Summary
- CINECA has inaugurated new quantum and HPC systems at the DAMA Technopole in Bologna.
- Pasqal’s SOL system is a 140 qubit neutral atom quantum processor engineered for integration with Leonardo.
- The deployment strengthens Europe’s hybrid HPC and quantum infrastructure, where facility operations remain central to national compute capability.
CINECA has added new quantum and high performance computing systems at the DAMA Technopole in Bologna, extending Italy’s advanced computing estate around the Leonardo supercomputer.
The deployment includes SOL, a 140 qubit neutral atom quantum processing unit supplied by Pasqal and engineered for close integration with Leonardo.
Pasqal describes SOL as Italy’s first neutral atom quantum computer and the third Pasqal system in Europe.
At CINECA, the quantum processing unit is exposed as a native resource within the supercomputing environment, allowing hybrid workflows to combine quantum and classical computing through standard HPC scheduling and operating mechanisms.
The Bologna launch forms part of a wider package of HPC and quantum systems procured by the EuroHPC Joint Undertaking and co-financed with Italy’s Ministry of University and Research through ICSC.

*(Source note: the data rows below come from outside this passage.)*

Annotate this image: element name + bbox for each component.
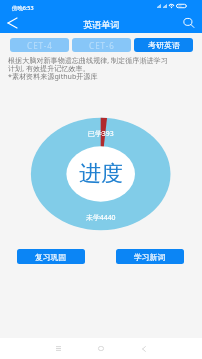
button[interactable]: Search — [180, 13, 200, 33]
button[interactable]: Home — [90, 338, 111, 359]
staticText: 学习新词 — [134, 252, 166, 262]
staticText: 傍晚6:53 — [12, 4, 34, 11]
button[interactable]: 复习巩固 — [17, 249, 85, 264]
staticText: 根据大脑对新事物遗忘曲线规律, 制定循序渐进学习 计划, 有效提升记忆效率。 *… — [8, 55, 168, 81]
button[interactable]: Recents — [48, 338, 69, 359]
staticText: 考研英语 — [148, 40, 180, 50]
staticText: CET-4 — [27, 40, 53, 51]
button[interactable]: 学习新词 — [116, 249, 184, 264]
staticText: 未学4440 — [86, 213, 116, 222]
staticText: CET-6 — [89, 40, 115, 51]
button[interactable]: Back — [2, 13, 23, 33]
button[interactable]: 考研英语 — [134, 38, 193, 52]
staticText: 英语单词 — [83, 19, 120, 31]
button[interactable]: Back — [133, 338, 154, 359]
staticText: 已学393 — [88, 129, 114, 138]
staticText: 进度 — [79, 160, 123, 188]
button[interactable]: CET-4 — [10, 38, 69, 52]
staticText: 复习巩固 — [35, 252, 67, 262]
button[interactable]: CET-6 — [72, 38, 131, 52]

Quantum systems are often described through qubit counts and research applications, yet their usefulness depends heavily on the surrounding compute, storage, networking, software, security, cooling, and operations environment.
Bologna already holds an important position in European advanced computing because Leonardo is installed at the Technopole and managed by CINECA.

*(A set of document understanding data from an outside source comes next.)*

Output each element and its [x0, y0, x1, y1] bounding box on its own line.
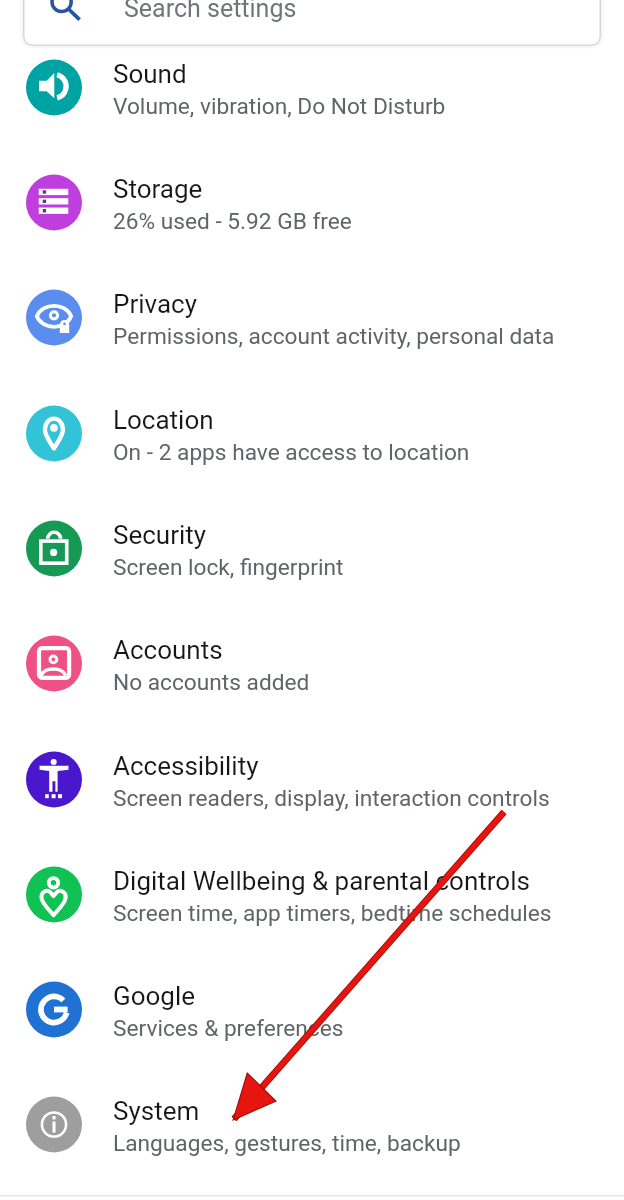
staticText: System [113, 1096, 200, 1126]
staticText: Sound [113, 59, 187, 89]
staticText: Services & preferences [113, 1015, 344, 1042]
staticText: Storage [113, 174, 203, 204]
button[interactable]: Security [0, 491, 624, 606]
staticText: Privacy [113, 289, 197, 319]
staticText: Security [113, 520, 207, 550]
button[interactable]: Digital Wellbeing & parental controls [0, 837, 624, 952]
button[interactable]: System [0, 1067, 624, 1182]
staticText: No accounts added [113, 669, 310, 696]
staticText: Search settings [124, 0, 297, 23]
staticText: Permissions, account activity, personal … [113, 323, 555, 350]
staticText: Screen lock, fingerprint [113, 554, 344, 581]
button[interactable]: Google [0, 952, 624, 1067]
staticText: Location [113, 405, 214, 435]
button[interactable]: Accounts [0, 606, 624, 721]
staticText: Google [113, 981, 196, 1011]
button[interactable]: Location [0, 376, 624, 491]
button[interactable]: Sound [0, 30, 624, 145]
staticText: Volume, vibration, Do Not Disturb [113, 93, 446, 120]
staticText: Accessibility [113, 751, 259, 781]
button[interactable]: Privacy [0, 260, 624, 375]
staticText: 26% used - 5.92 GB free [113, 208, 352, 235]
staticText: Screen readers, display, interaction con… [113, 785, 550, 812]
staticText: Screen time, app timers, bedtime schedul… [113, 900, 552, 927]
staticText: Digital Wellbeing & parental controls [113, 866, 530, 896]
staticText: On - 2 apps have access to location [113, 439, 470, 466]
staticText: Languages, gestures, time, backup [113, 1130, 461, 1157]
button[interactable]: Accessibility [0, 722, 624, 837]
button[interactable]: Storage [0, 145, 624, 260]
button[interactable] [24, 0, 600, 46]
staticText: Accounts [113, 635, 223, 665]
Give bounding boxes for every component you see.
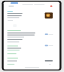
button[interactable]	[0, 0, 64, 72]
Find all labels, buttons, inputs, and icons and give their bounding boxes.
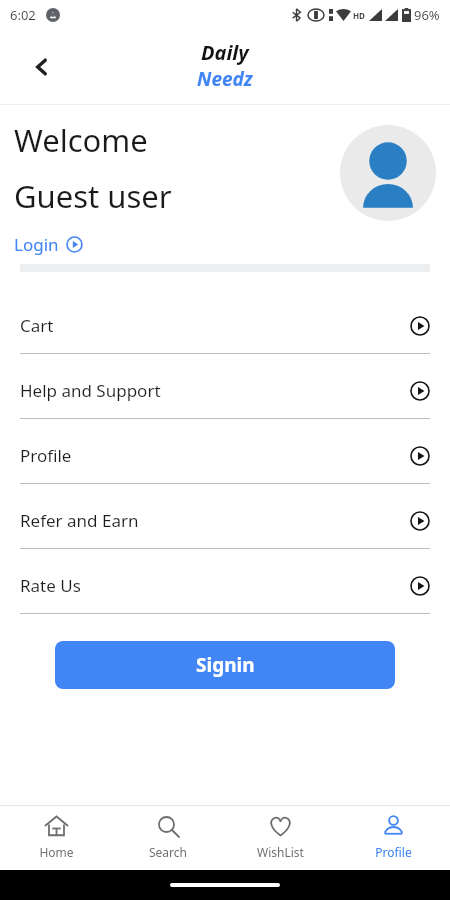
staticText: Needz — [197, 66, 253, 92]
staticText: Help and Support — [20, 379, 161, 402]
button[interactable]: Search — [112, 806, 224, 870]
button[interactable]: Home — [0, 806, 112, 870]
staticText: Profile — [375, 844, 412, 860]
staticText: Signin — [196, 652, 255, 678]
button[interactable]: Cart — [20, 298, 430, 354]
staticText: 6:02 — [10, 6, 36, 24]
staticText: WishList — [257, 844, 304, 860]
button[interactable]: WishList — [224, 806, 337, 870]
button[interactable]: Profile — [337, 806, 450, 870]
staticText: HD — [353, 10, 365, 21]
button[interactable]: Help and Support — [20, 363, 430, 419]
button[interactable]: Login — [14, 233, 89, 256]
staticText: Refer and Earn — [20, 509, 139, 532]
staticText: Login — [14, 233, 59, 256]
staticText: Home — [39, 844, 74, 860]
staticText: Search — [149, 844, 187, 860]
staticText: Welcome — [14, 119, 148, 161]
staticText: Profile — [20, 444, 72, 467]
staticText: Rate Us — [20, 574, 81, 597]
button[interactable]: Back — [20, 45, 64, 89]
staticText: 96% — [414, 6, 440, 24]
staticText: Daily — [201, 39, 249, 66]
button[interactable]: Refer and Earn — [20, 493, 430, 549]
staticText: Cart — [20, 314, 54, 337]
staticText: Guest user — [14, 175, 172, 217]
button[interactable]: Profile picture — [340, 125, 436, 221]
button[interactable]: Rate Us — [20, 558, 430, 614]
button[interactable]: Profile — [20, 428, 430, 484]
button[interactable]: Signin — [55, 641, 395, 689]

Adding quantum capacity to the same site turns Bologna into a more complex hybrid compute platform, where scientific users can work across classical and quantum resources rather than separate facilities.

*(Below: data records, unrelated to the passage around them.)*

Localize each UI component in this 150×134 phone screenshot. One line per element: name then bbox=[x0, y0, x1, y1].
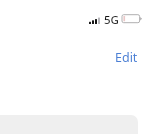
other: Cellular signal strength bbox=[89, 15, 101, 24]
staticText: 5G bbox=[104, 12, 119, 28]
staticText: Edit bbox=[115, 49, 138, 66]
button[interactable]: Edit bbox=[109, 45, 144, 70]
other: Battery low bbox=[121, 14, 143, 24]
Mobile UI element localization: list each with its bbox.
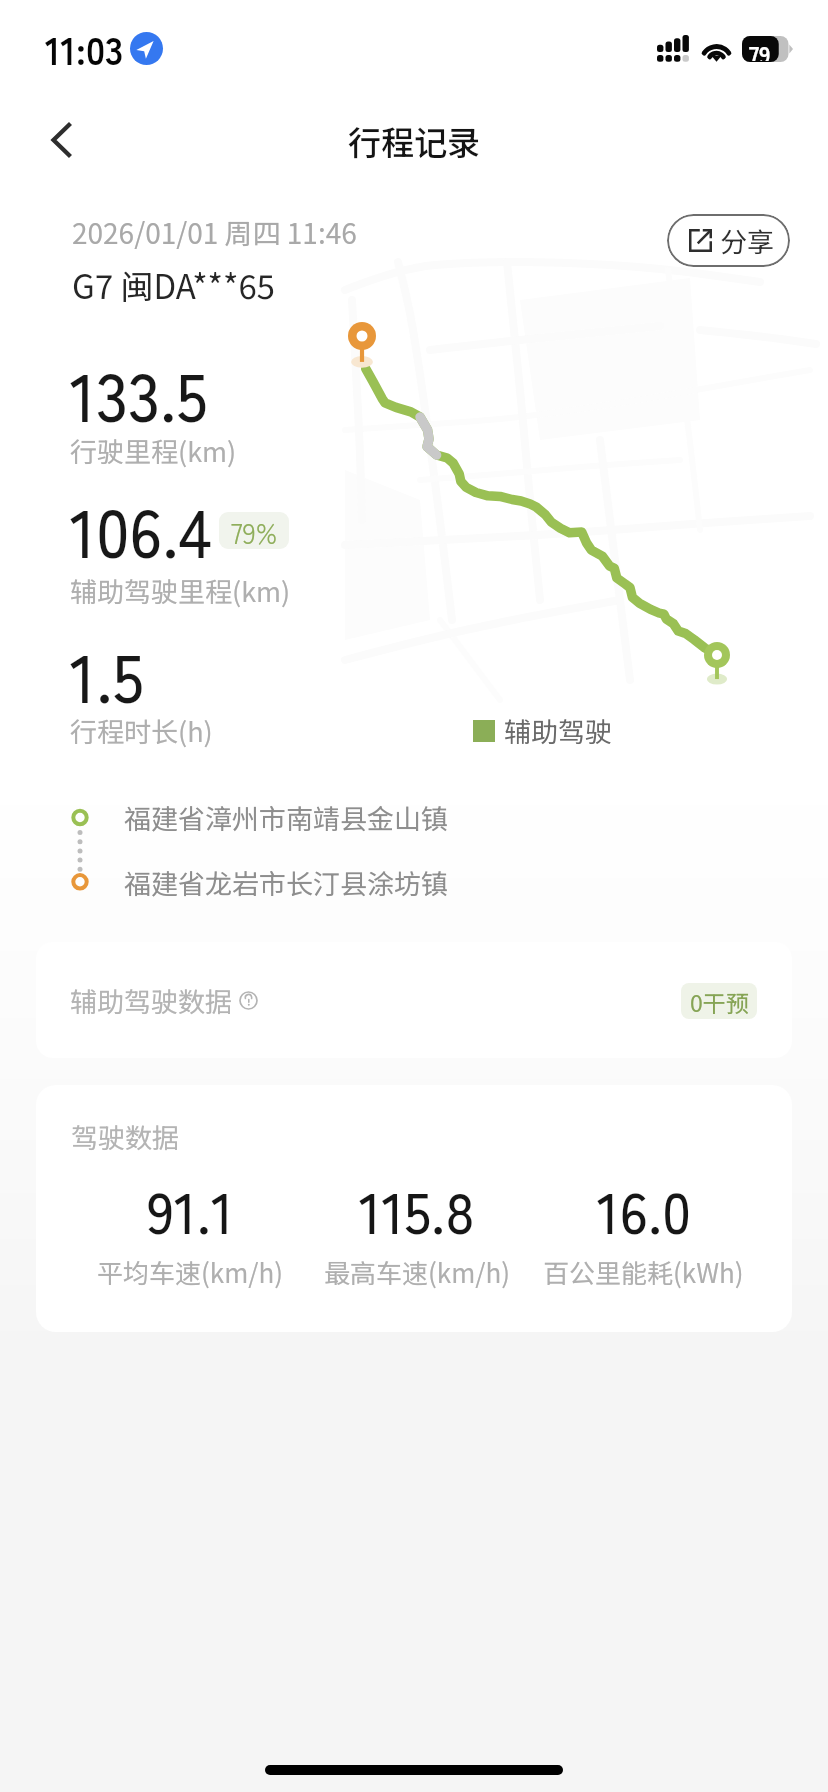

Hybrid compute depends on facility discipline
The infrastructure requirements behind HPC and quantum systems differ from commercial colocation, but they still involve demanding electrical, mechanical, and operational conditions.
Scientific computing sites need high power density, controlled environments, resilient power, specialist cooling, physical security, and support teams able to maintain hardware close to the edge of current technology.
Hybrid HPC and quantum architecture adds another operating layer, because users need workflows that pass between classical processors and quantum resources without bespoke integration for each job.
That requires scheduling, orchestration, resource management, data movement, access control, and facility reliability beneath the research software stack.
Europe’s sovereign compute agenda depends on sites such as Bologna being able to expand and operate advanced systems reliably over long periods.
Public supercomputing infrastructure supports climate modelling, materials science, drug discovery, industrial simulation, AI development, and quantum algorithm research, all of which depend on physical capacity rather than policy ambition alone.
As advanced computing systems become more powerful, power distribution, heat rejection, equipment lead times, and maintenance capacity will place practical limits on expansion.
Co-locating new systems with an established supercomputing operator can reduce some of that risk, since CINECA already has operational teams, user programmes, security frameworks, and infrastructure around Leonardo.
The Bologna deployment should be read as digital infrastructure as well as scientific procurement, because the facility and integration stack are what turn the quantum hardware into a usable national and European resource.